Data items:
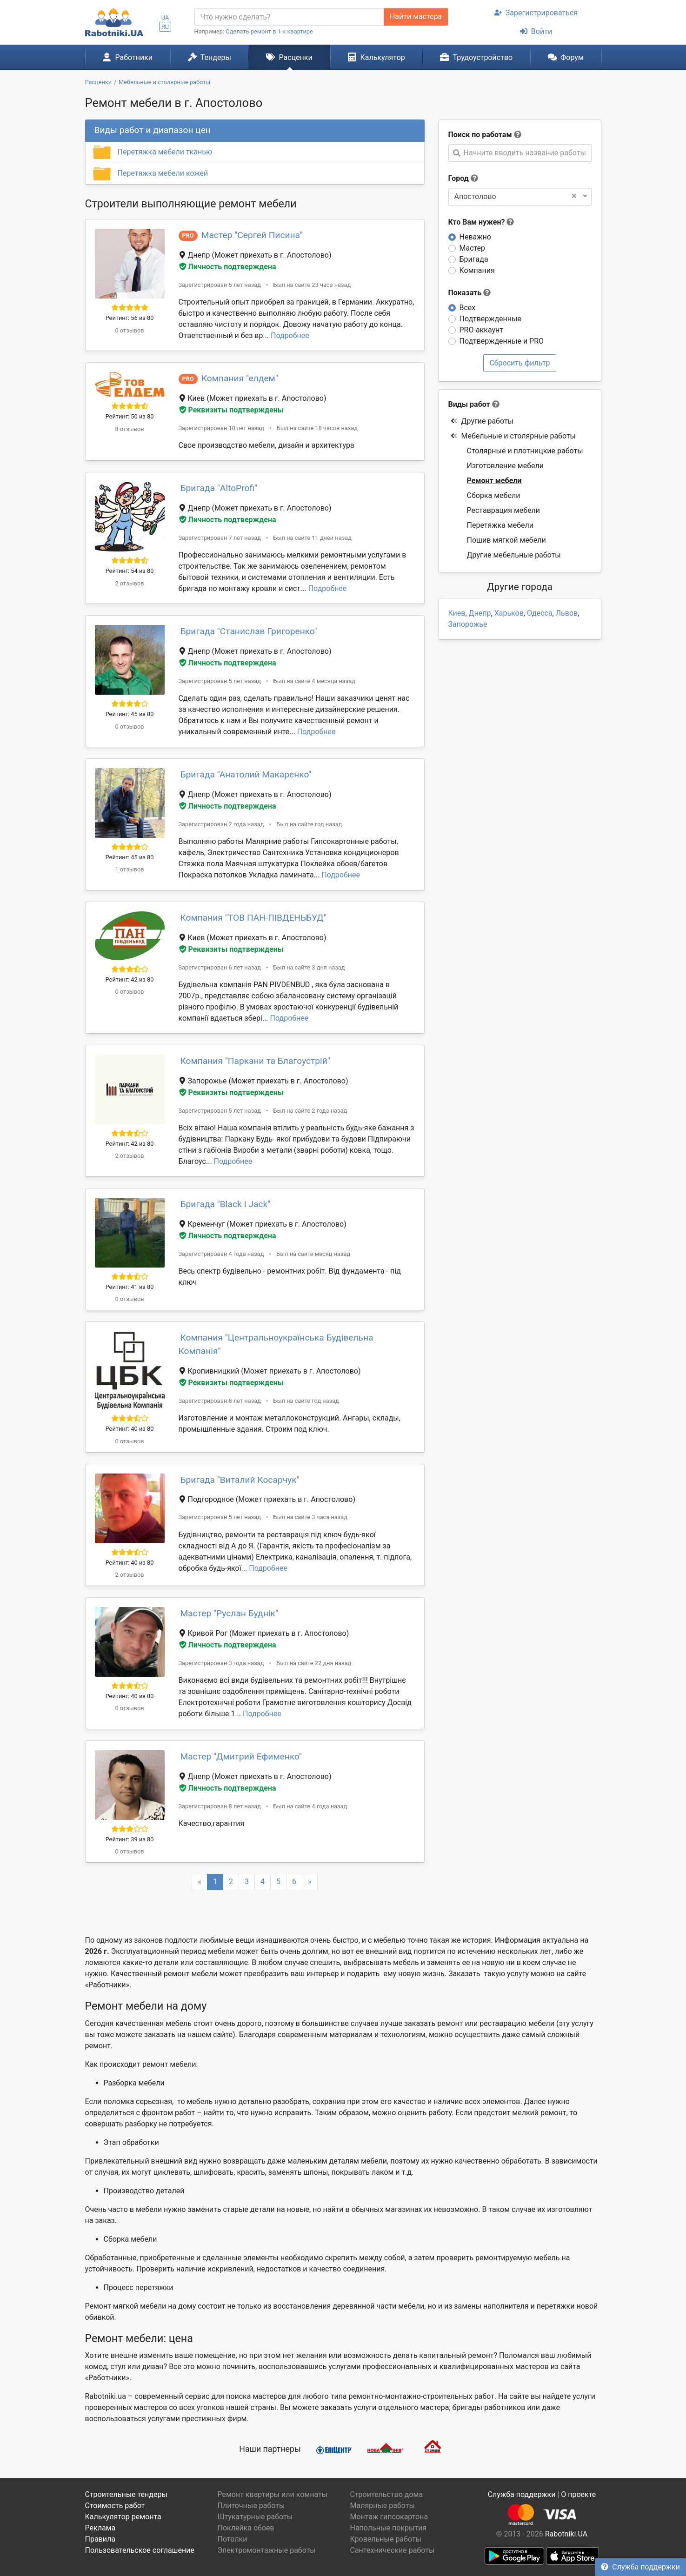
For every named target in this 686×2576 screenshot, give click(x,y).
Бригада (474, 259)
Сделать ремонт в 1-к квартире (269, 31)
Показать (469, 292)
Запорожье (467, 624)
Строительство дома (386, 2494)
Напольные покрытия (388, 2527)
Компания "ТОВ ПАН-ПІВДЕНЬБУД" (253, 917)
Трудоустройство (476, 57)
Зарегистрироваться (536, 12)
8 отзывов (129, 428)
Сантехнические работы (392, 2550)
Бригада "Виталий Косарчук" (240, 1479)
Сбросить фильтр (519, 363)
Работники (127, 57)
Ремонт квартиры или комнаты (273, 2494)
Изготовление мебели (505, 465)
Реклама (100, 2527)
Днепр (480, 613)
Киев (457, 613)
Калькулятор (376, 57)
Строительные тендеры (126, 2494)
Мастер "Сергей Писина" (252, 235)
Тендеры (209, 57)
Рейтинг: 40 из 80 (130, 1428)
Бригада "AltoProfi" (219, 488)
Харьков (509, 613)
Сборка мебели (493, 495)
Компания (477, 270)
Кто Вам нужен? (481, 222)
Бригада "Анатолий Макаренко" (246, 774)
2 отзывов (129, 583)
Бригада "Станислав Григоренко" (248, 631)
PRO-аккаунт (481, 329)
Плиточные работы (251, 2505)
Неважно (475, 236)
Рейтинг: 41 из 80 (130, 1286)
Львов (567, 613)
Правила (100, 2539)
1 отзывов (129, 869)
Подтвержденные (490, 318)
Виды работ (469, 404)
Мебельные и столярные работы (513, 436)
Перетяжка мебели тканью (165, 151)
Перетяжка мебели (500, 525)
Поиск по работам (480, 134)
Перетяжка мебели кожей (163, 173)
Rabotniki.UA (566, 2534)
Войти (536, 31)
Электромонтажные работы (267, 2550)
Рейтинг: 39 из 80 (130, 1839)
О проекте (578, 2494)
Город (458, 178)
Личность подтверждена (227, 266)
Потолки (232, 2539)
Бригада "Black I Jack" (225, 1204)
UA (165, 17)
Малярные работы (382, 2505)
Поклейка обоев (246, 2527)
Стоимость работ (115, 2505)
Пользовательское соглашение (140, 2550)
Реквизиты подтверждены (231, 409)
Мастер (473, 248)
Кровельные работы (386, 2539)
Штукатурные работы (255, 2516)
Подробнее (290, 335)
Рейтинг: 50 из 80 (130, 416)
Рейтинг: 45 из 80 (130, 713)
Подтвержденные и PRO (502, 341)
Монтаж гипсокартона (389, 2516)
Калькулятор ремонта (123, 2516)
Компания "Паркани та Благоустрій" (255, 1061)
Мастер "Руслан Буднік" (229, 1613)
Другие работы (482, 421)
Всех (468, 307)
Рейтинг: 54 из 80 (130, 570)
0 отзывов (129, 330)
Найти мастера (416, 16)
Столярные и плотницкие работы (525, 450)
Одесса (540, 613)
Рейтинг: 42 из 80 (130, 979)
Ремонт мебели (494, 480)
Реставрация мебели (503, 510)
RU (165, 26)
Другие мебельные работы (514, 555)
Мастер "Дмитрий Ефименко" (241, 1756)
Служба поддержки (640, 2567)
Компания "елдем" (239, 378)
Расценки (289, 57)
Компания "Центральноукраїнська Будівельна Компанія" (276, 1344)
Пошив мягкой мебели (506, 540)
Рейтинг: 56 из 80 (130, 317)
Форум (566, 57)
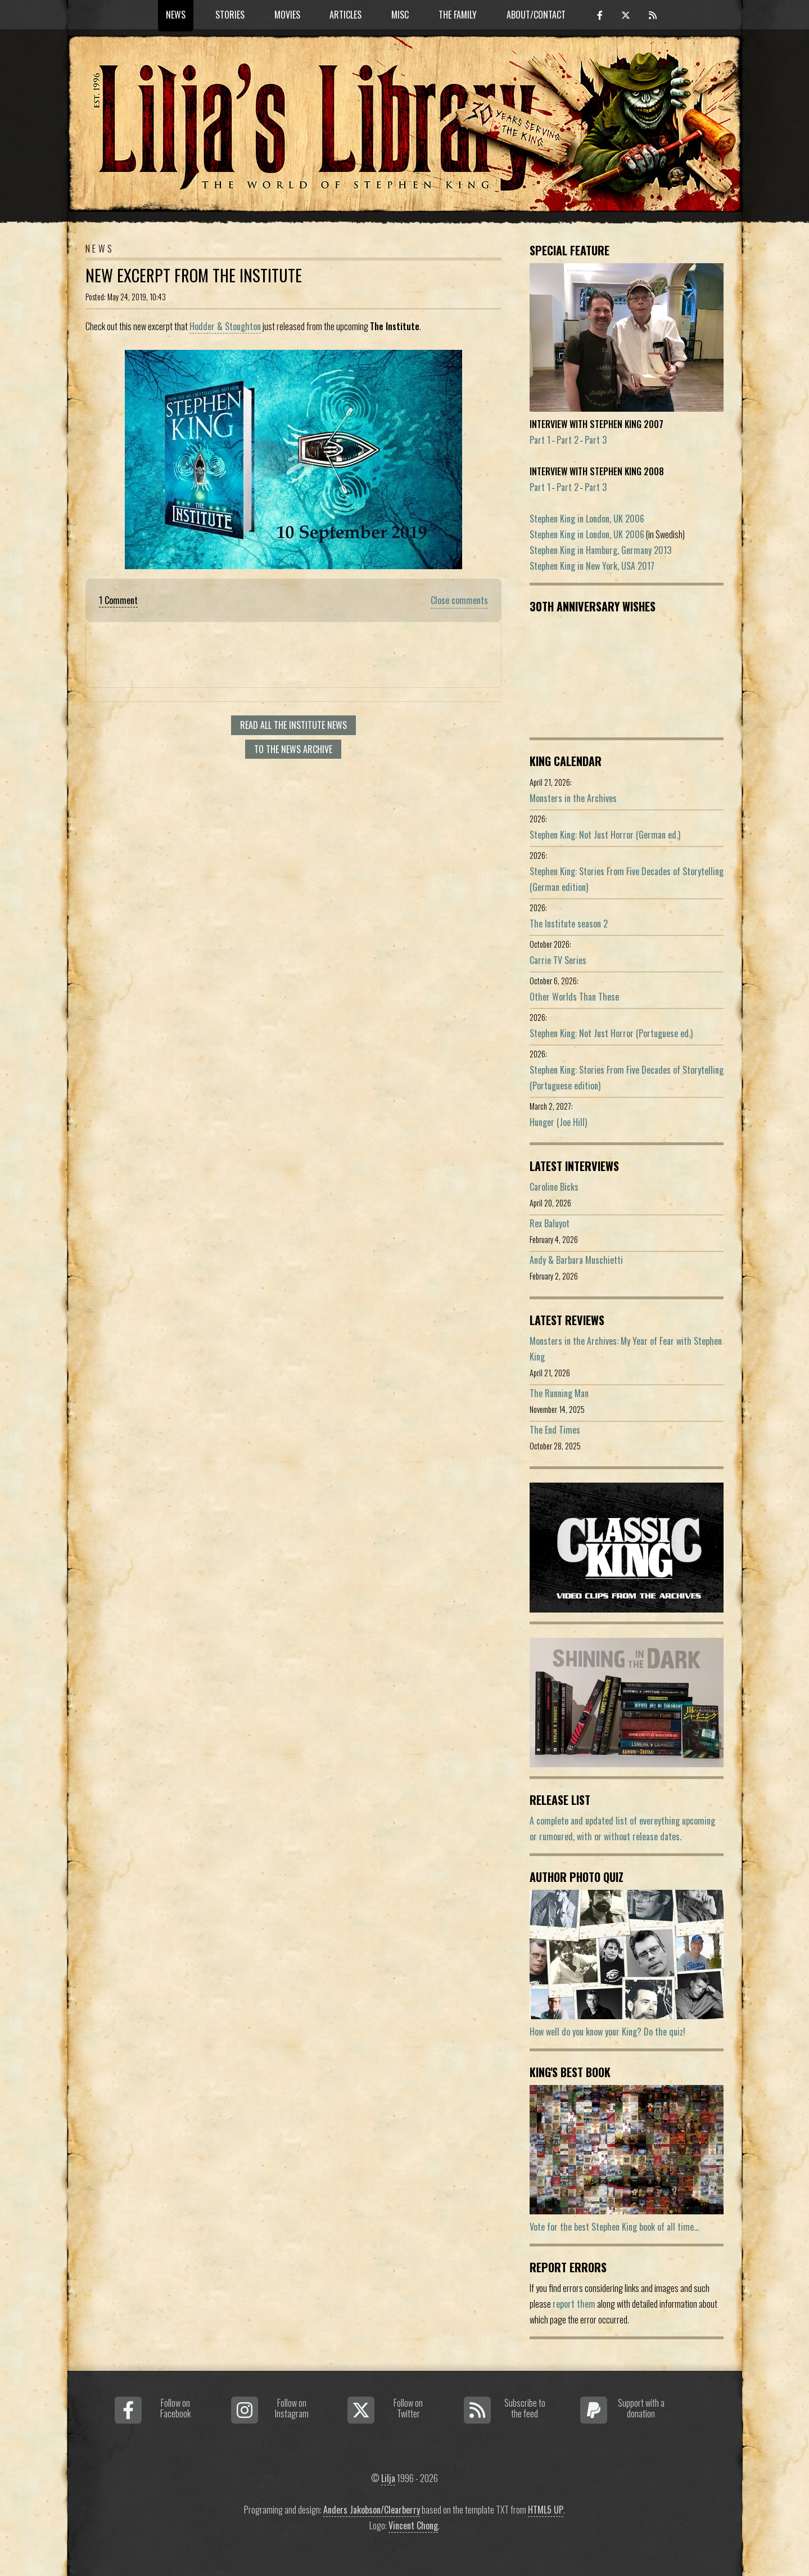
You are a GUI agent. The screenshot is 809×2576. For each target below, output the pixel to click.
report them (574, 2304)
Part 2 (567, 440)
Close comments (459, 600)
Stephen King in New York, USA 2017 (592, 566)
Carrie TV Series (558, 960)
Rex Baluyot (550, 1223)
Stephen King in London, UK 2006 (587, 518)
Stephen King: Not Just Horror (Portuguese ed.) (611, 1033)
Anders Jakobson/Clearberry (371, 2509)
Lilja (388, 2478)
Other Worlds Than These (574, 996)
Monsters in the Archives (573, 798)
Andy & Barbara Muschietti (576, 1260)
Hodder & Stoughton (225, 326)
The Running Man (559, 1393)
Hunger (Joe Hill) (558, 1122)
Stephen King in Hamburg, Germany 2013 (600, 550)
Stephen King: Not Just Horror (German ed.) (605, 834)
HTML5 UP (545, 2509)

Activity:
Find the line containing "Найти мастера (416, 16)", then extract it and every line after it to the end of the data above, exactly and nothing else, without pictures.

Solved exercise:
Найти мастера (416, 16)
Столярные и плотницкие работы (525, 450)
Одесса (540, 613)
Рейтинг: 42 из 80 (130, 979)
Ремонт мебели (494, 480)
Реставрация мебели (503, 510)
RU (165, 26)
Другие мебельные работы (514, 555)
Мастер "Дмитрий Ефименко" (241, 1756)
Служба поддержки (640, 2567)
Компания "елдем" (239, 378)
Расценки (289, 57)
Компания "Центральноукраїнська Будівельна Компанія" (276, 1344)
Пошив мягкой мебели (506, 540)
Рейтинг: 56 из 80 (130, 317)
Форум (566, 57)
You are a GUI agent. The screenshot is 809×2576. For each target below, output the pixel to click.
report them (574, 2304)
Part 2 (567, 440)
Close comments (459, 600)
Stephen King in New York, USA 2017 (592, 566)
Carrie TV Series (558, 960)
Rex Baluyot (550, 1223)
Stephen King in London, UK 2006 (587, 518)
Stephen King: Not Just Horror (Portuguese ed.) (611, 1033)
Anders Jakobson/Clearberry (371, 2509)
Lilja (388, 2478)
Other Worlds Than These (574, 996)
Monsters in the Archives (573, 798)
Andy & Barbara Muschietti (576, 1260)
Hodder & Stoughton (225, 326)
The Running Man (559, 1393)
Hunger (Joe Hill) (558, 1122)
Stephen King in Hamburg, Germany 2013 (600, 550)
Stephen King: Not Just Horror (German ed.) (605, 834)
HTML5 UP (545, 2509)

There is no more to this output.